Listeners, handlers, and queues provide the basis of a domain's functionality. They receive requests, route requests, store requests, monitor requests, and return request responses.

Image: Listeners route application requests to handlers where they are placed in queues monitored by server processes that submit requests to the database

The following diagram illustrates how listeners, handlers, and queues interact with incoming requests and server processes:

Listeners route application requests to handlers where they are placed in queues monitored by server processes that submit requests to the database

Note: For simplicity, the diagram does not depict every server process that runs on the application server.

The following table describes each component depicted in the previous diagram:




Enables internet and intranet access to all PeopleSoft applications, including many PeopleTools system administration interfaces.

Development Environment

A Microsoft Windows workstation used for specific application development and system administration tasks. For example, an application developer accesses Application Designer in the development environment to modify a page or record definition. Likewise, a system administrator would access PeopleSoft Data Mover in the development environment to import a data file. Using the development environment you can connect directly to the database (a two-tier connection) or through the application server (a three-tier connection).
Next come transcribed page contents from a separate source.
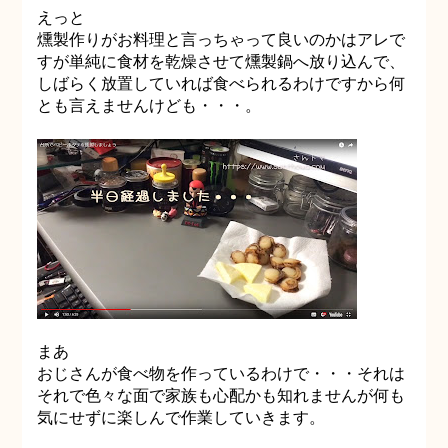
えっと
燻製作りがお料理と言っちゃって良いのかはアレで
すが単純に食材を乾燥させて燻製鍋へ放り込んで、
しばらく放置していれば食べられるわけですから何
とも言えませんけども・・・。
まあ
おじさんが食べ物を作っているわけで・・・それは
それで色々な面で家族も心配かも知れませんが何も
気にせずに楽しんで作業していきます。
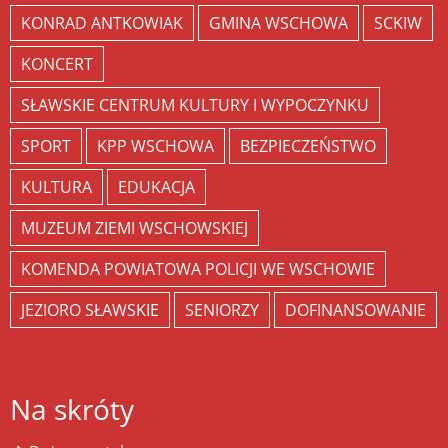
KONRAD ANTKOWIAK
GMINA WSCHOWA
SCKIW
KONCERT
SŁAWSKIE CENTRUM KULTURY I WYPOCZYNKU
SPORT
KPP WSCHOWA
BEZPIECZEŃSTWO
KULTURA
EDUKACJA
MUZEUM ZIEMI WSCHOWSKIEJ
KOMENDA POWIATOWA POLICJI WE WSCHOWIE
JEZIORO SŁAWSKIE
SENIORZY
DOFINANSOWANIE
Na skróty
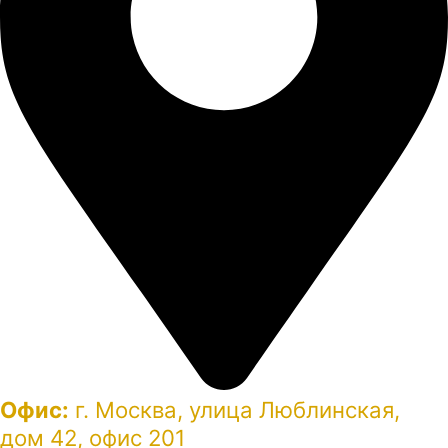
Офис:
г. Москва, улица Люблинская,
дом 42, офис 201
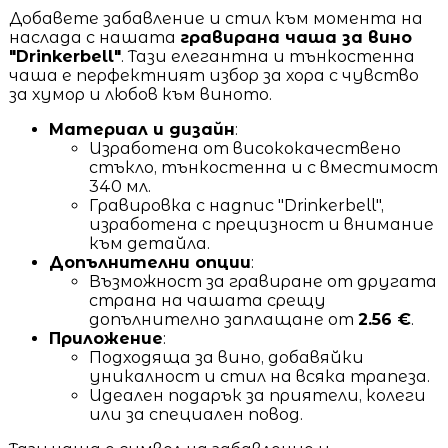
Добавете забавление и стил към момента на
наслада с нашата
гравирана чаша за вино
"Drinkerbell"
. Тази елегантна и тънкостенна
чаша е перфектният избор за хора с чувство
за хумор и любов към виното.
Материал и дизайн
:
Изработена от висококачествено
стъкло, тънкостенна и с вместимост
340 мл.
Гравировка с надпис "Drinkerbell",
изработена с прецизност и внимание
към детайла.
Допълнителни опции
:
Възможност за гравиране от другата
страна на чашата срещу
допълнително заплащане от
2.56 €
.
Приложение
:
Подходяща за вино, добавяйки
уникалност и стил на всяка трапеза.
Идеален подарък за приятели, колеги
или за специален повод.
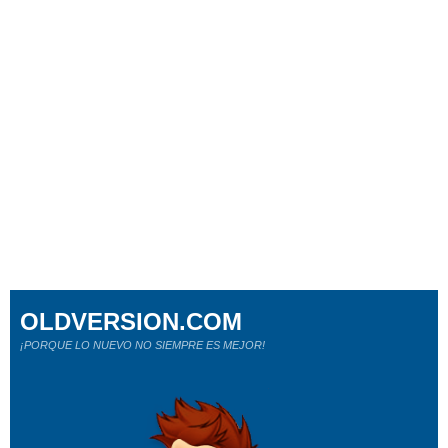
OLDVERSION.COM
¡PORQUE LO NUEVO NO SIEMPRE ES MEJOR!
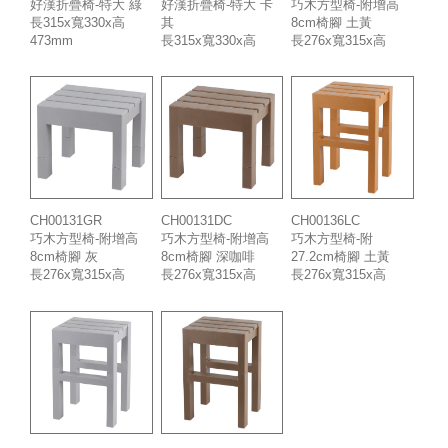
好漢折疊椅-特大 綠
好漢折疊椅-特大 卡
巧木方型椅-附增高
長315x寬330x高
其
8cm椅腳 土黃
473mm
長315x寬330x高
長276x寬315x高
473mm
278mm
CH00131GR
CH00131DC
CH00136LC
巧木方型椅-附增高
巧木方型椅-附增高
巧木方型椅-附
8cm椅腳 灰
8cm椅腳 深咖啡
27.2cm椅腳 土黃
長276x寬315x高
長276x寬315x高
長276x寬315x高
278mm
278mm
470mm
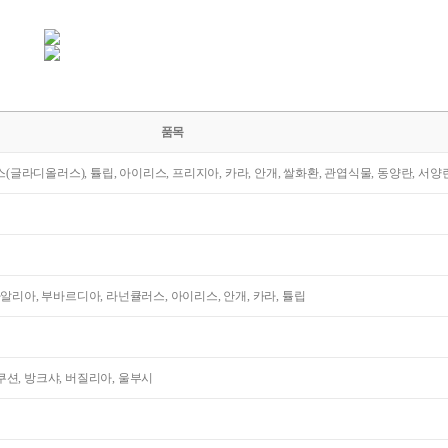
품목
라스(글라디올러스), 튤립, 아이리스, 프리지아, 카라, 안개, 쌀화환, 관엽식물, 동양란, 서양
다알리아, 부바르디아, 라넌큘러스, 아이리스, 안개, 카라, 튤립
션, 방크샤, 버질리아, 울부시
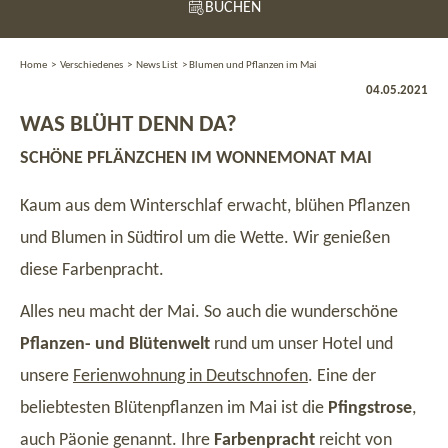
BUCHEN
Home
>
Verschiedenes
>
News List
>
Blumen und Pflanzen im Mai
04.05.2021
WAS BLÜHT DENN DA?
SCHÖNE PFLÄNZCHEN IM WONNEMONAT MAI
Kaum aus dem Winterschlaf erwacht, blühen Pflanzen
und Blumen in Südtirol um die Wette. Wir genießen
diese Farbenpracht.
Alles neu macht der Mai. So auch die wunderschöne
Pflanzen- und Blütenwelt
rund um unser Hotel und
unsere
Ferienwohnung in Deutschnofen
. Eine der
beliebtesten Blütenpflanzen im Mai ist die
Pfingstrose
,
auch Päonie genannt. Ihre
Farbenpracht
reicht von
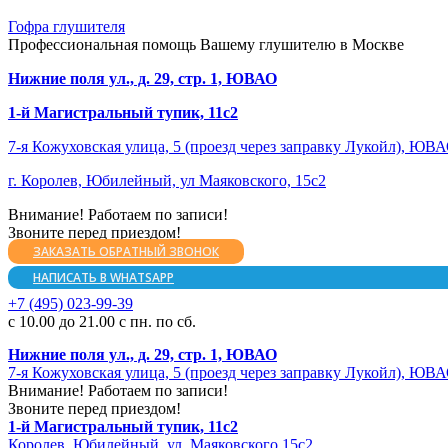
Гофра глушителя
Профессиональная помощь Вашему глушителю в Москве
Нижние поля ул., д. 29, стр. 1, ЮВАО
1-й Магистральный тупик, 11с2
7-я Кожуховская улица, 5 (проезд через заправку Лукойл), ЮВ
г. Королев, Юбилейный, ул Маяковского, 15с2
Внимание! Работаем по записи!
Звоните перед приездом!
ЗАКАЗАТЬ ОБРАТНЫЙ ЗВОНОК
НАПИСАТЬ В WHATSAPP
+7 (495) 023-99-39
с 10.00 до 21.00 с пн. по сб.
Нижние поля ул., д. 29, стр. 1, ЮВАО
7-я Кожуховская улица, 5 (проезд через заправку Лукойл), ЮВ
Внимание! Работаем по записи!
Звоните перед приездом!
1-й Магистральный тупик, 11с2
Королев, Юбилейный, ул. Маяковского 15с2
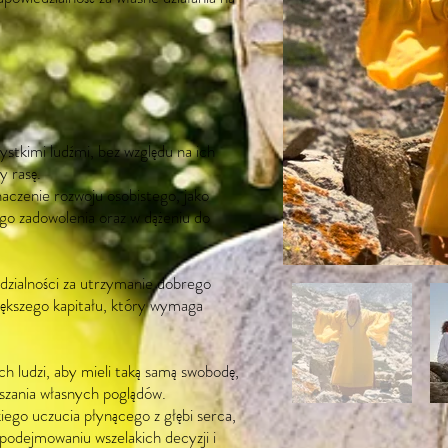
tkimi ludźmi, bez względu na ich
y rasę.
naczenie rozwoju osobistego, jako
go zadowolenia oraz w dążeniu do
edzialności za utrzymanie dobrego
iększego kapitału, który wymaga
.
h ludzi, aby mieli taką samą swobodę,
szania własnych poglądów.
ego uczucia płynącego z głębi serca,
 podejmowaniu wszelakich decyzji i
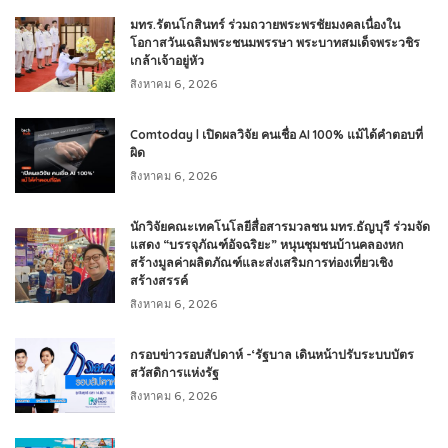
มทร.รัตนโกสินทร์ ร่วมถวายพระพรชัยมงคลเนื่องใน
โอกาสวันเฉลิมพระชนมพรรษา พระบาทสมเด็จพระวชิร
เกล้าเจ้าอยู่หัว
สิงหาคม 6, 2026
Comtoday l เปิดผลวิจัย คนเชื่อ AI 100% แม้ได้คำตอบที่
ผิด
สิงหาคม 6, 2026
นักวิจัยคณะเทคโนโลยีสื่อสารมวลชน มทร.ธัญบุรี ร่วมจัด
แสดง “บรรจุภัณฑ์อัจฉริยะ” หนุนชุมชนบ้านคลองหก
สร้างมูลค่าผลิตภัณฑ์และส่งเสริมการท่องเที่ยวเชิง
สร้างสรรค์
สิงหาคม 6, 2026
กรอบข่าวรอบสัปดาห์ -‘รัฐบาล เดินหน้าปรับระบบบัตร
สวัสดิการแห่งรัฐ
สิงหาคม 6, 2026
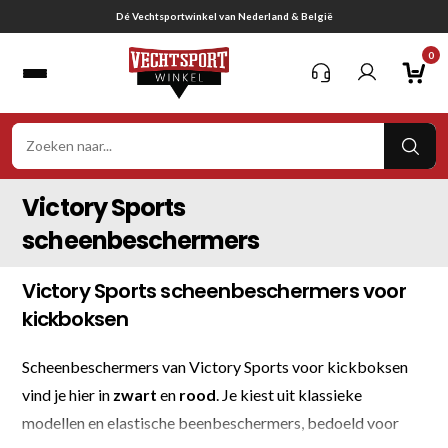
Ga
 & België
Gratis verzending vanaf € 75,
naar
0
inhoud
VER
ZOE
Victory Sports
scheenbeschermers
Victory Sports scheenbeschermers voor
kickboksen
Scheenbeschermers van Victory Sports voor kickboksen
vind je hier in
zwart
en
rood
. Je kiest uit klassieke
modellen en elastische beenbeschermers, bedoeld voor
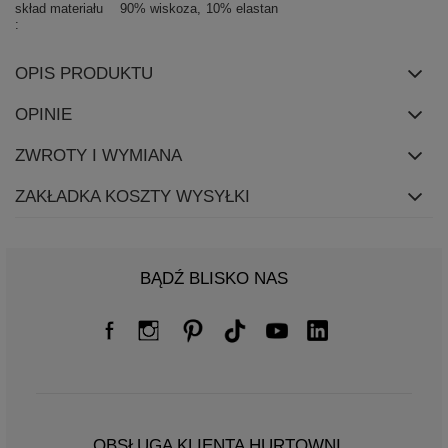
skład materiału
90% wiskoza
10% elastan
OPIS PRODUKTU
OPINIE
ZWROTY I WYMIANA
ZAKŁADKA KOSZTY WYSYŁKI
BĄDŹ BLISKO NAS
OBSŁUGA KLIENTA HURTOWNI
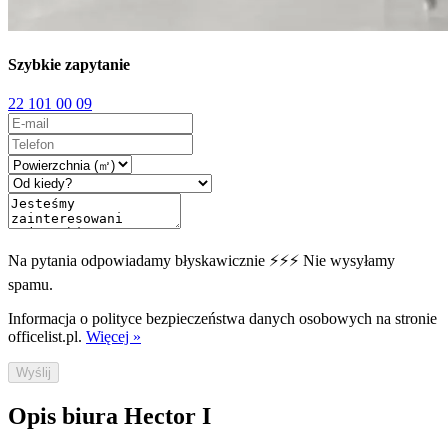
Szybkie zapytanie
22 101 00 09
Na pytania odpowiadamy błyskawicznie ⚡⚡⚡ Nie wysyłamy
spamu.
Informacja o polityce bezpieczeństwa danych osobowych na stronie
officelist.pl.
Więcej »
Wyślij
Opis biura Hector I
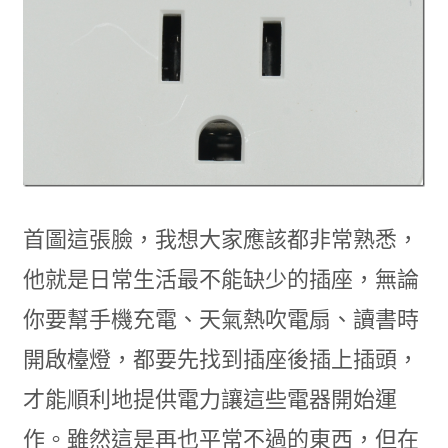
首圖這張臉，我想大家應該都非常熟悉，
他就是日常生活最不能缺少的插座，無論
你要幫手機充電、天氣熱吹電扇、讀書時
開啟檯燈，都要先找到插座後插上插頭，
才能順利地提供電力讓這些電器開始運
作。雖然這是再也平常不過的東西，但在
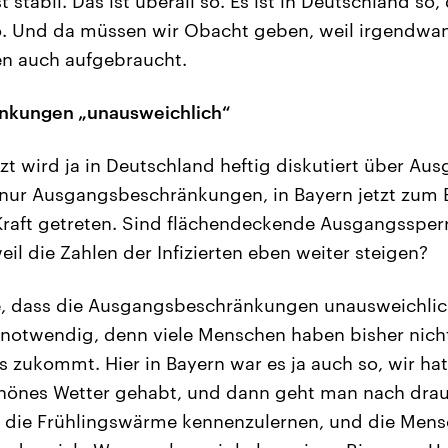
st stabil. Das ist überall so. Es ist in Deutschland so, 
so. Und da müssen wir Obacht geben, weil irgendwan
en auch aufgebraucht.
nkungen „unausweichlich“
zt wird ja in Deutschland heftig diskutiert über Au
a nur Ausgangsbeschränkungen, in Bayern jetzt zum Be
 Kraft getreten. Sind flächendeckende Ausgangsspe
il die Zahlen der Infizierten eben weiter steigen?
e, dass die Ausgangsbeschränkungen unausweichlich
notwendig, denn viele Menschen haben bisher nicht
 zukommt. Hier in Bayern war es ja auch so, wir hat
chönes Wetter gehabt, und dann geht man nach drau
, die Frühlingswärme kennenzulernen, und die Mens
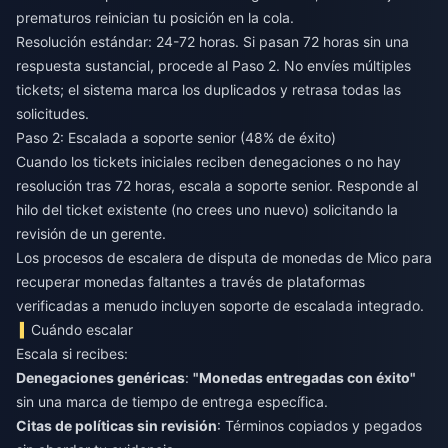
prematuros reinician tu posición en la cola.
Resolución estándar: 24-72 horas. Si pasan 72 horas sin una
respuesta sustancial, procede al Paso 2. No envíes múltiples
tickets; el sistema marca los duplicados y retrasa todas las
solicitudes.
Paso 2: Escalada a soporte senior (48% de éxito)
Cuando los tickets iniciales reciben denegaciones o no hay
resolución tras 72 horas, escala a soporte senior. Responde al
hilo del ticket existente (no crees uno nuevo) solicitando la
revisión de un gerente.
Los procesos de
escalera de disputa de monedas de Mico para
recuperar monedas faltantes
a través de plataformas
verificadas a menudo incluyen soporte de escalada integrado.
Cuándo escalar
Escala si recibes:
Denegaciones genéricas
:
"Monedas entregadas con éxito"
sin una marca de tiempo de entrega específica.
Citas de políticas sin revisión
: Términos copiados y pegados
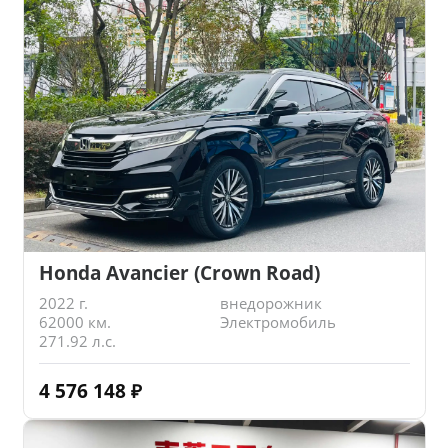
Honda Avancier (Crown Road)
2022 г.
внедорожник
62000 км.
Электромобиль
271.92 л.с.
4 576 148
₽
Note: Using the PeopleTools development environment in Microsoft Windows, you can connect directly to the database, or through an application server.

Note: No end user applications are deployed to the C++/Windows platform. All end user applications are deployed through the browser.

Workstation listener (WSL)

The workstation listener monitors Tuxedo ports for initial connection requests sent from the PeopleTools development environment (as in Application Designer). After the workstation listener accepts a connection from a workstation, it directs the request to a workstation handler. From that point, the workstation interacts only with the workstation handler to which it is assigned.

Workstation handler (WSH)

The workstation handler processes the requests it receives from the workstation listener. A unique port number identifies a workstation handler. The port numbers for the workstation handler are selected (internally by Tuxedo) from a specified range of numbers. You can configure multiple workstation handlers to start automatically if demand increases and other handlers become overloaded.

Jolt server listener (JSL)

The Jolt server listener applies only to browser requests. The Jolt server listener monitors the Jolt port for connection requests sent from the browser through the web server. After the Jolt server listener accepts a connection, it directs the request to a Jolt server handler. From that point, the browser interacts with the Jolt server handler. This is analogous to the relationship between the workstation server listener and workstation server handler.

Jolt server handler (JSH)

The Jolt server handler applies only to browser requests. The Jolt server handler processes the requests it receives from the Java server listener. The port numbers for the Jolt server handler are selected internally by Tuxedo in sequential order.

Request queues

Each type of server process has a service request queue that it shares with other server processes of the same type. For example, PSAPPSRV processes use the queue, APPQ, and PSQCKSRV processes use the queue, QCKQ. The workstation handler and Jolt server handler insert requests into the appropriate queue, and then the individual server processes complete each request in the order that it arrives.

Server processes

The server processes act as the core of the application server domain. They maintain the SQL connection and make sure that each transaction request gets processed on the database and that the results are returned to the appropriate origin.